Reverse solicitation is likely to remain a practice for EU investors that don't have the
ability to establish themselves outside of the region, said John Fadely, a corporate
partner at Weil Gotshal & Manges LLP . He added that larger European LPs will
likely set up shop outside of Europe to allow them to engage in activity with non-EU
managers. Other Asian GPs may avoid European LPs altogether.
2. Although some European investors active in Asia, including London-based Hermes
GPE, have a presence in the region, others could lose out on Asian investment
opportunities. "The biggest losers ultimately could be the very European investors
whom the AIFMD was originally intended to protect…. Asian and other non-EU
managers are increasingly choosing not to direct marketing efforts into the EU, given
the complexity and costs of complying with the AIFMD," said Mr. Fadely.
Clifford Chance Partner Matthias Feldmann contends the directive could have a
negative impact on European limited partners, resulting in a greater focus among
Asia's general partners in tapping U.S. and other Asian investors. However, other
industry participants disagree.
"Can I ignore Europe? If as a GP I had a super-performing fund and had investors
falling all over me, then I might just forget about Europe. But most GPs obviously are
not going to be in that camp," said the Hong Kong-based fund manager. "As such, it
would be risky to completely ignore Europe in a fundraising, in this environment."
Over the years, Continental Europe has become the largest source of capital outside of
the U.S. for private equity firms in marketing mode across the globe. European
investors accounted for 36% of capital raised outside of the U.S. in 2012 by general
partners that participated in a recent Dow Jones Private Equity Analyst Sources of
Capital Survey. The U.K. contributed another 13% of the money raised from non-U.S.

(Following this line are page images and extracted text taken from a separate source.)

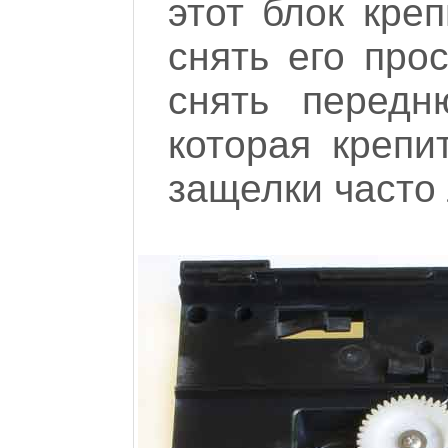
этот блок кре
снять его про
снять передн
которая крепи
защелки часто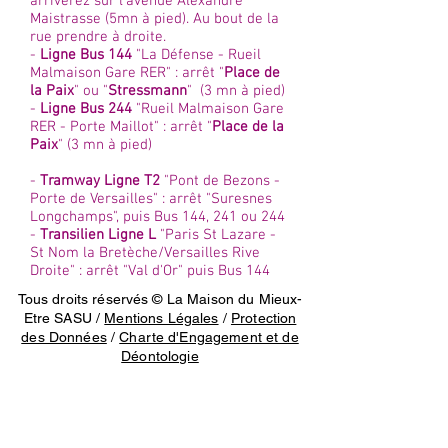
arriverez sur l'avenue Alexandre
Maistrasse (5mn à pied). Au bout de la
rue prendre à droite.
-
Ligne Bus 144
"La Défense - Rueil
Malmaison Gare RER" : arrêt "
Place de
la Paix
" ou "
Stressmann
" (3 mn à pied)
-
Ligne Bus 244
"Rueil Malmaison Gare
RER - Porte Maillot" : arrêt "
Place de la
Paix
" (3 mn à pied)
-
Tramway Ligne T2
"Pont de Bezons -
Porte de Versailles" : arrêt "Suresnes
Longchamps", puis Bus 144, 241 ou 244
-
Transilien Ligne L
"Paris St Lazare -
St Nom la Bretèche/Versailles Rive
Droite" : arrêt "Val d'Or" puis Bus 144
Tous droits réservés © La Maison du Mieux-
Etre SASU /
Mentions Légales
/
Protection
des Données
/
Charte d'Engagement et de
Déontologie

investors, according to the survey.
Adding to challenges Asian GPs' face, more global LPs have begun to question how
much they're willing to commit to Asia amid concerns about a slowdown in the pace
of exits from Asian GPs, especially those with sizable investments in China, where
fewer companies are going public. Meanwhile, regulatory changes in Europe,
including Basel III, alongside the region's economic woes have slowed the investment
pace of many European investors.
Even private equity giant TPG Capital has had a tough time securing new capital for a
sixth pan-Asian fund, for which it has had to slash its overall goal to around $3.5
billion, from an original target of $4 billion.

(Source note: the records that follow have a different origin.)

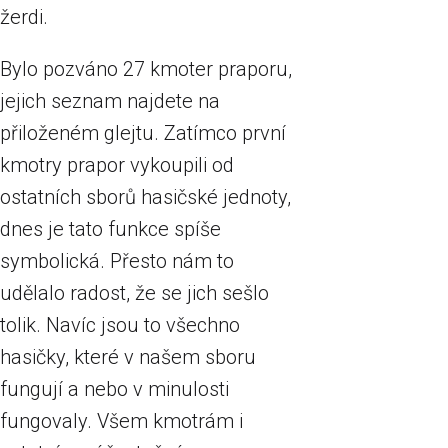
žerdi.
Bylo pozváno 27 kmoter praporu,
jejich seznam najdete na
přiloženém glejtu. Zatímco první
kmotry prapor vykoupili od
ostatních sborů hasičské jednoty,
dnes je tato funkce spíše
symbolická. Přesto nám to
udělalo radost, že se jich sešlo
tolik. Navíc jsou to všechno
hasičky, které v našem sboru
fungují a nebo v minulosti
fungovaly. Všem kmotrám i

European capital is, however, particularly important for first-time fund managers, said
Niklas Amundsson, a partner at private placement agent MVision Private Equity
Advisers, noting that they "rarely see any capital from Asian LPs aside from more
strategic cornerstone commitments from the sovereign wealth funds in Southeast
Asia."
Newer firms could find themselves burnt by the AIFMD, which most industry
participants in Europe, let alone Asia, agree is confusing. An Asian "GP might be
thinking that they are having a friendly coffee with a [European investor] based in
Hong Kong or Singapore, but this may still be considered solicitation in some
jurisdictions under the new directive," Mr. Amundsson added.

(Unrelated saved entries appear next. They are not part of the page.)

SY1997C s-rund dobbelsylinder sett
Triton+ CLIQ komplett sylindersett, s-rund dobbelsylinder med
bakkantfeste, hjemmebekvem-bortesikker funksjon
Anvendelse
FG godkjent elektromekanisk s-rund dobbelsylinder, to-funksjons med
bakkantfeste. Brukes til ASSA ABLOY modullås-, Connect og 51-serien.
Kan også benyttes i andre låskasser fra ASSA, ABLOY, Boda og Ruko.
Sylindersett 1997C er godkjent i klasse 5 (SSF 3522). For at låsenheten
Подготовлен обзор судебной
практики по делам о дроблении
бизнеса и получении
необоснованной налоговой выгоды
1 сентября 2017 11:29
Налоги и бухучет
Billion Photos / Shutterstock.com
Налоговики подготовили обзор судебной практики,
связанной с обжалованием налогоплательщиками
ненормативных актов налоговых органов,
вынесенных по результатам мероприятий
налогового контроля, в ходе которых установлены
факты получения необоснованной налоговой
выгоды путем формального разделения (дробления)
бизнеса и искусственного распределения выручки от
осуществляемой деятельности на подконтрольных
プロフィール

Asian general partners are likely to pay greater attention to the AIFMD when there's
more clarity in implementation, according to these industry participants.
3. "Conceived by politicians who, in general, didn't particularly care about or understand
the private equity industry, the AIFMD applies a set of poorly drafted rules to a
complex industry. Predictably, the result is a mess …. Their implementation has been
complex and opaque," said Weil's Mr. Fadely.